A leader of the Black Lives Matter Global Foundation is being accused in a lawsuit of stealing $10 million from the group and using it for his “personal piggy bank.”
The lawsuit from former colleagues called Shalomyah Bowers a “rogue administrator, a middle man turned usurper,” according to a report in the Los Angeles Times.
The complaint claimed that Bowers led the Black Lives Matter Global Foundation into “multiple investigations by the Internal Revenue Service and various state attorney generals, blazing a path of irreparable harm to BLM in less than eighteen months.”
The lawsuit was filed in Los Angeles County Superior Court on Thursday by a group calling itself Black Lives Grassroots.
“While BLM leaders and movement workers were on the street risking their lives, Mr. Bowers remained in his cushy offices devising a scheme of fraud and misrepresentation to break the implied-in-fact contract between donors and BLM,” the suit added.
The board of directors of the BLM Global Fund denied the accusations in a joint statement.
“They would rather take the same steps of our white oppressors and utilize the criminal legal system which is propped up by white supremacy (the same system they say they want to dismantle) to solve movement disputes,” the statement said.
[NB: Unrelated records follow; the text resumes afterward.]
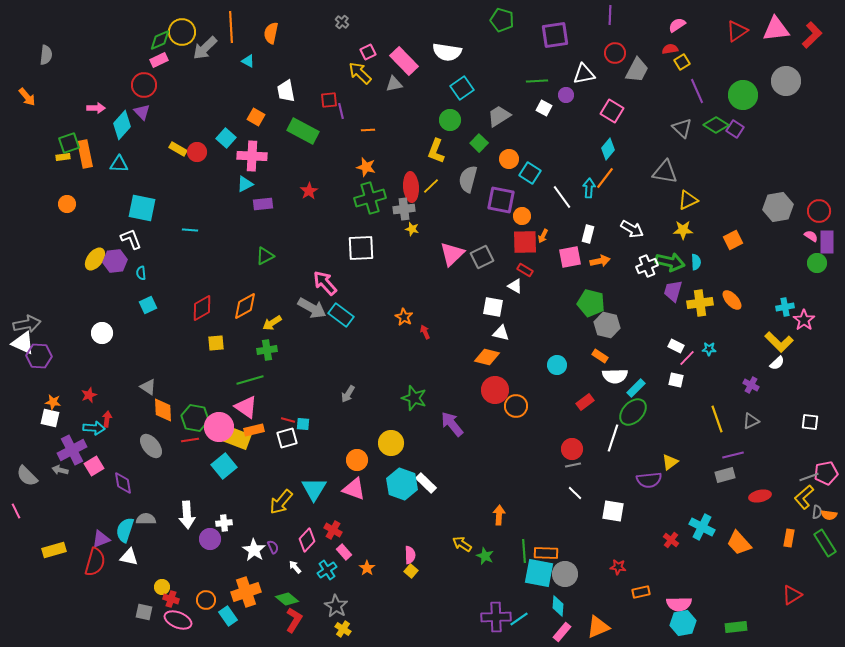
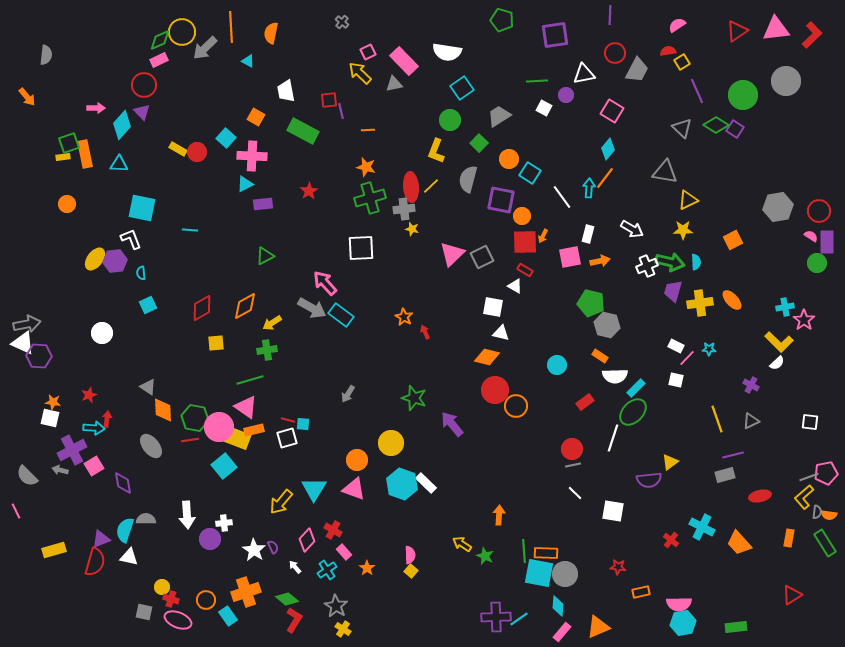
red semicircle at (670, 49): moved 2 px left, 2 px down
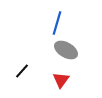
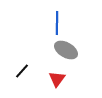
blue line: rotated 15 degrees counterclockwise
red triangle: moved 4 px left, 1 px up
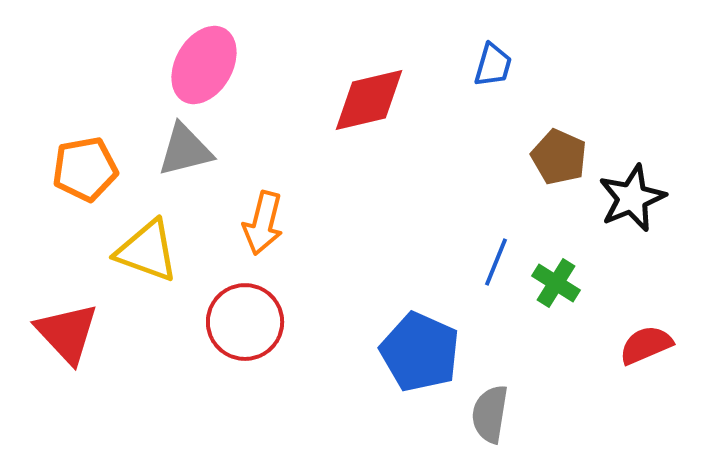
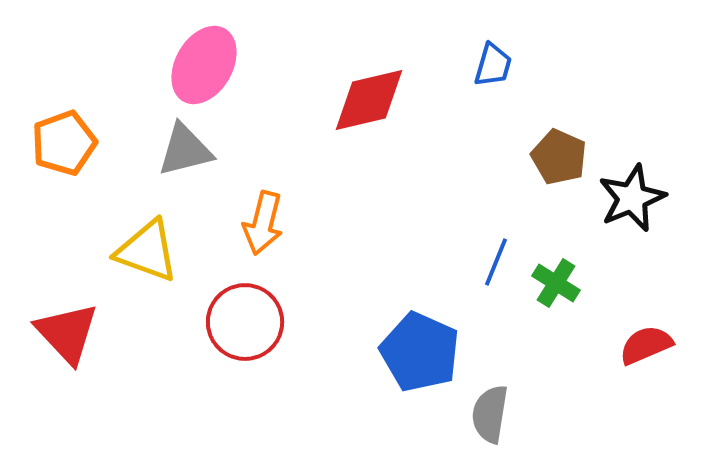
orange pentagon: moved 21 px left, 26 px up; rotated 10 degrees counterclockwise
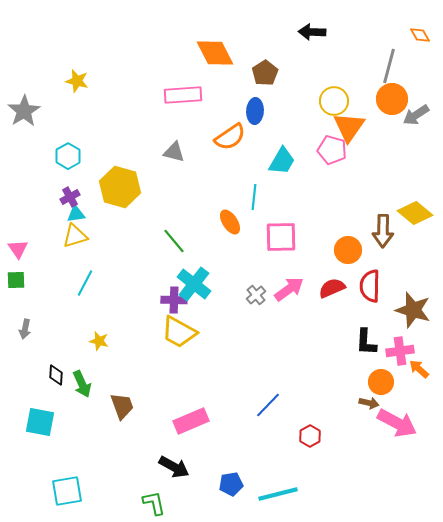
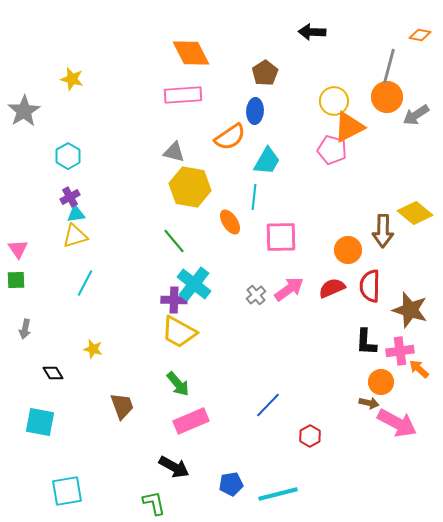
orange diamond at (420, 35): rotated 50 degrees counterclockwise
orange diamond at (215, 53): moved 24 px left
yellow star at (77, 81): moved 5 px left, 2 px up
orange circle at (392, 99): moved 5 px left, 2 px up
orange triangle at (349, 127): rotated 28 degrees clockwise
cyan trapezoid at (282, 161): moved 15 px left
yellow hexagon at (120, 187): moved 70 px right; rotated 6 degrees counterclockwise
brown star at (413, 310): moved 3 px left
yellow star at (99, 341): moved 6 px left, 8 px down
black diamond at (56, 375): moved 3 px left, 2 px up; rotated 35 degrees counterclockwise
green arrow at (82, 384): moved 96 px right; rotated 16 degrees counterclockwise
Black Lives Matter Los Angeles cofounder Melina Abdullah told reporters at a media briefing on Thursday that Bowers had shut her out of control of the group’s social media accounts.
Bowers fired back in a statement accusing Abdullah of financial malfeasance and “unprincipled decision making, and a leadership style rooted in retribution and intimidation.”
The BLM Global Foundation was similarly criticized in April when a financial report indicated that they had used donation money to buy a $6 million home in southern California.
Bowers also defended that purchase, saying it was made in order to establish a “housing and studio space” for black creators. Other activists were upset at the use of the funds.